Pink ball match at Eden: The first-timers explain

Bengal cricketers Writtick Chatterjee, Santosh Sabanayakan, Parthasarathi and Arindam Ghosh share their day-night match experience in Kolkata.

The pink ball will make its Test debut in India when it takes on Bangladesh in its first D/N game in Kolkata this month.   -  BBCI/Twitter

When our flight from Indore landed at 5:40 pm on Tuesday, it was pitch dark. At the onset of winter, the sun sets early in the east. The floodlights at Eden are likely to be switched on closer to 5 in the maiden day-night pink ball Test between India and Bangladesh, starting Friday.

100

Bangladesh prime minister Sheikh Hasina and West Bengal chief minister Mamata Banerjee will ring the customary Eden Bell to start India's first-ever day-night Test from 22 to 26 November.   -  Wriddhaayan Bhattacharyya



The scheduled time for stumps is 8 pm. The dew can get intense beyond that hour. On Sourav Ganguly’s orders, the final of the Cricket Association of Bengal’s (CAB) Super League started rolling in pink three years ago. It was the first ever pink ball match in India. India wicketkeeper Wriddhiman Saha and fast bowler Mohammed Shami were part of it.  With the Kookaburra pink ball in hand, Shami had rattled the Bhowanipore batsmen to drive Mohun Bagan to victory.

Sportstar
 spoke to the cricketers, who played in the historic club fixture, to understand the challenges of dealing with the pink ball at Eden.

READ: Malinga makes U-turn on retirement

Railways and ex-Bengal batsman Arindam Ghosh had scored a century in the second innings for Bagan. He had taken a while to figure out the ball behaviour. “It took me 10 overs to understand the movement. The new pink ball will swing a lot. But if it is old, there is no reverse swing. Actually nothing happens with the old ball and the spinners don’t have help,” he breaks it down for the first-timers.

Arindam says it is more like a white ball.  “It skids a bit”.

Sighting the ball

Santosh Sabanayakan kept wickets for Bhowanipore in that match. Coming from the 360 degree of a stumper, the ball can get a little tough for the deep fielders. “The high catches can get difficult to judge. Dark sky, white ball is a contrast but the pink ball is not much of a contrast if you see.

100

Eden Gardens is all geared up for the pink ball Test match.   -  Wriddhaayan Bhattacharyya



“While batting under the lights, you have to get used to the shiny ball. If you practise for a few days, it shouldn’t be a problem,” he tells us.

Facing Shami

Bengal batsman Parthasarathi Bhattacharjee, who played for Bhowanipore, says the pink ball resembled glossy balls that kids usually play with. “I could only see the seam as it was black. It is difficult to gauge the polish when it is thrown at you by pacers such as Shami.

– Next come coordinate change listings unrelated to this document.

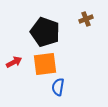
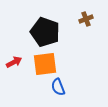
blue semicircle: rotated 30 degrees counterclockwise
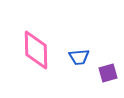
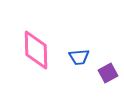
purple square: rotated 12 degrees counterclockwise
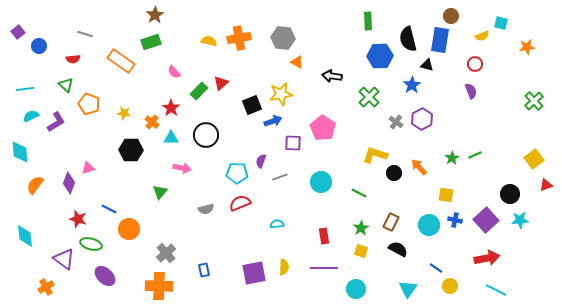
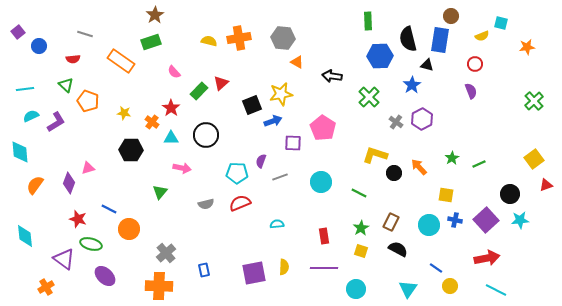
orange pentagon at (89, 104): moved 1 px left, 3 px up
green line at (475, 155): moved 4 px right, 9 px down
gray semicircle at (206, 209): moved 5 px up
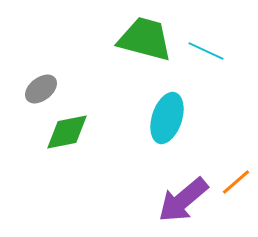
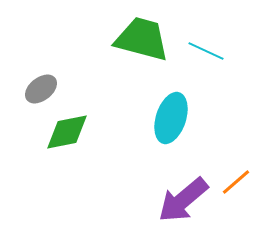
green trapezoid: moved 3 px left
cyan ellipse: moved 4 px right
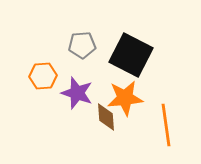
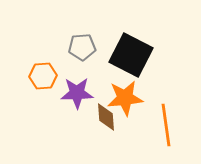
gray pentagon: moved 2 px down
purple star: rotated 20 degrees counterclockwise
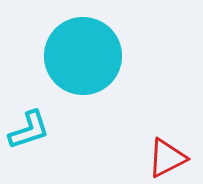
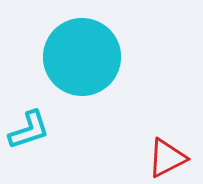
cyan circle: moved 1 px left, 1 px down
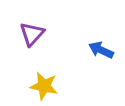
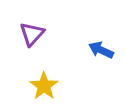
yellow star: rotated 24 degrees clockwise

ALSO READ: Sana Mir to take break from international cricket

“My last competitive match against Shami was in 2011. He had not started for India then. In 2016 when this match happened, he was a different bowler. An India regular. I couldn’t read that delivery at all [which was caught by Vivek Singh], I am being honest,” he says.

What about the spinners?

Bengal all-rounder Writtick Chatterjee says it is just like the white ball. “The lacquer is a little slippery. If the wicket is a green top, it will be hard for the spinners to grip in the dew. Pink ball is better suited for seaming wickets,” says Chatterjee, adding that the pink ball can be turned if there is no dew. “I had played the Duleep Trophy final last year in Dindigul, Tamil Nadu. Spinners got a bit of help there. There was no dew. It was turning quite a lot. But as an off-spinner, I can tell you that it is difficult to grip the lacquer. After a few overs, the seam is flattened. In red ball, one side is rough. But in pink ball with lacquer, you can’t do that.

From a coach

I was the coach for Bhowanipore. Only the new ball will matter. Later, it will be very easy to bat. The white jersey will make a good contrast and will help the players. Shami could be a threat as he has the pace as well as swing.